- INPUT DATA:
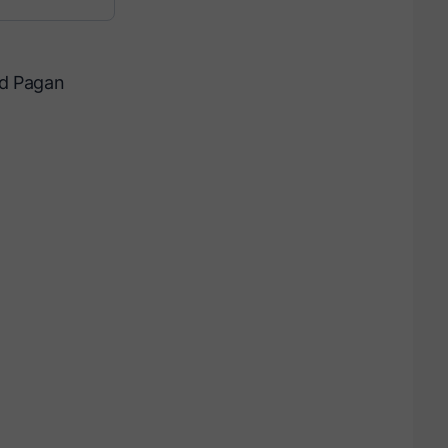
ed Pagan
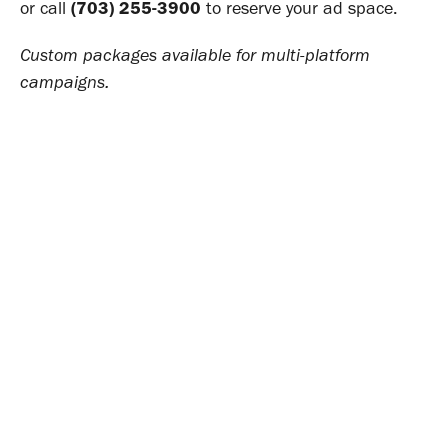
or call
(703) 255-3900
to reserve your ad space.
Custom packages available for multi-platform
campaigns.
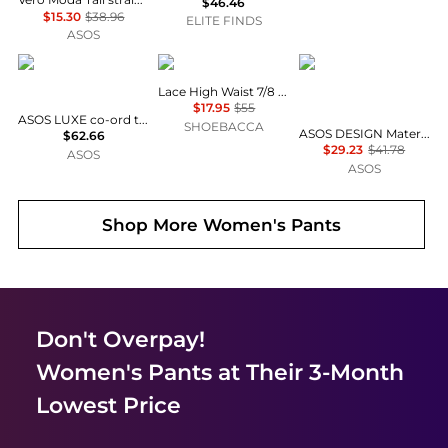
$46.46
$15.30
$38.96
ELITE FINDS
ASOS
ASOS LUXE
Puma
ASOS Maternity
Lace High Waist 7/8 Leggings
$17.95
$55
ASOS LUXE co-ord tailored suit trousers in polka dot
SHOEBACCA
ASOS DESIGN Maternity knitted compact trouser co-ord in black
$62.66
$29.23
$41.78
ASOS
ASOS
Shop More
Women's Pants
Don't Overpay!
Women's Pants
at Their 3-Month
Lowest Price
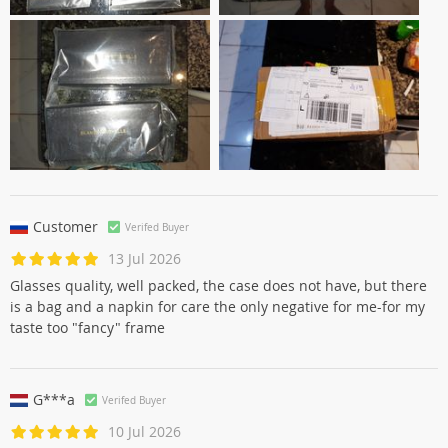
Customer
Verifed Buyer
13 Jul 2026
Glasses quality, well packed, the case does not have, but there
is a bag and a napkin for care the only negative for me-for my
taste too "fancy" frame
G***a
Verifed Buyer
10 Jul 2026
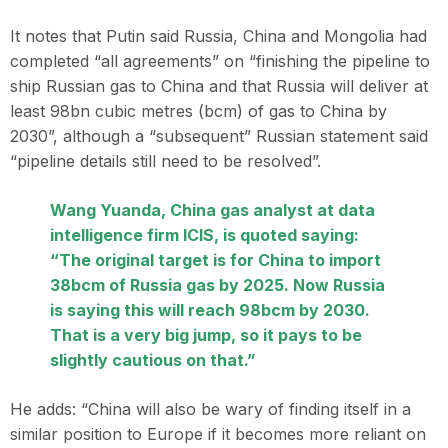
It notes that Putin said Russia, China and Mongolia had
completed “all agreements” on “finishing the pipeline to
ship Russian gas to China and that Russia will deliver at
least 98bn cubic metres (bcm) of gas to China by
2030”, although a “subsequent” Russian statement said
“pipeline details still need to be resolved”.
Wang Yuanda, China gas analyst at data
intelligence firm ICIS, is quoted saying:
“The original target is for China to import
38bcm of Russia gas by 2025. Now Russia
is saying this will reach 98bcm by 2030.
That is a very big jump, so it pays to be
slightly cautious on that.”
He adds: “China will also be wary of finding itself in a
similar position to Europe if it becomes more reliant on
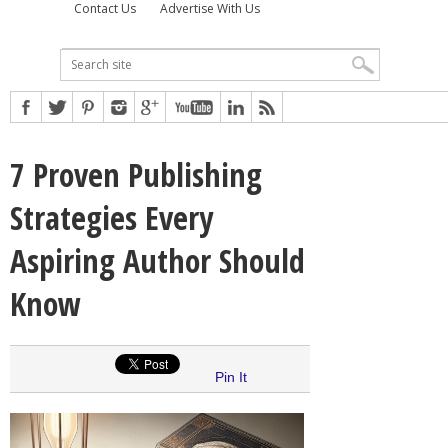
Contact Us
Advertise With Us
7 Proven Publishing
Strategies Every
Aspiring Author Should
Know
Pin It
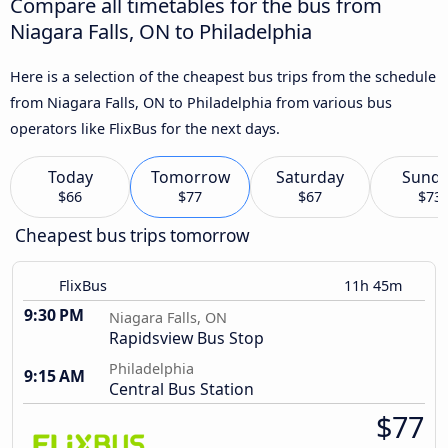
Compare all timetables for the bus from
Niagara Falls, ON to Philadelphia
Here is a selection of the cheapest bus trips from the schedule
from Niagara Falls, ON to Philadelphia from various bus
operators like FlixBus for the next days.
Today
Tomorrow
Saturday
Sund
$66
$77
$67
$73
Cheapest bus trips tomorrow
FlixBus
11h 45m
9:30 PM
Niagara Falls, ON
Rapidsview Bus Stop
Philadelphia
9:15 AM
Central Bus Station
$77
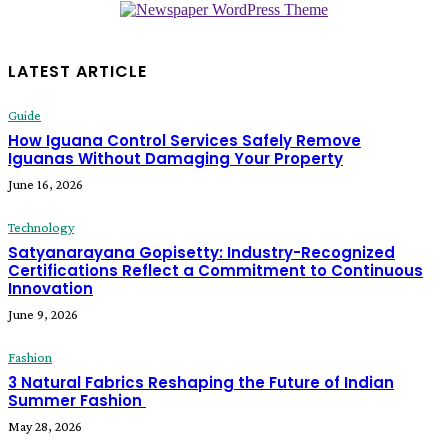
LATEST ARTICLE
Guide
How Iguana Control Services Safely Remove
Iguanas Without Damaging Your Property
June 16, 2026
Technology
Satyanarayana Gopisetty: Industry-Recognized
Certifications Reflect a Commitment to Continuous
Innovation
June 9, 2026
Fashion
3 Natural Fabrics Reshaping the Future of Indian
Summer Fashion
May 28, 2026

- TASK DETAILS: Exact copies of the lines from the one containing "Cheapest bus trips tomorrow" through the end of the records above are required, with no pictures among them.

- RESULT:
Cheapest bus trips tomorrow
FlixBus
11h 45m
9:30 PM
Niagara Falls, ON
Rapidsview Bus Stop
Philadelphia
9:15 AM
Central Bus Station
$77
LATEST ARTICLE
Guide
How Iguana Control Services Safely Remove
Iguanas Without Damaging Your Property
June 16, 2026
Technology
Satyanarayana Gopisetty: Industry-Recognized
Certifications Reflect a Commitment to Continuous
Innovation
June 9, 2026
Fashion
3 Natural Fabrics Reshaping the Future of Indian
Summer Fashion
May 28, 2026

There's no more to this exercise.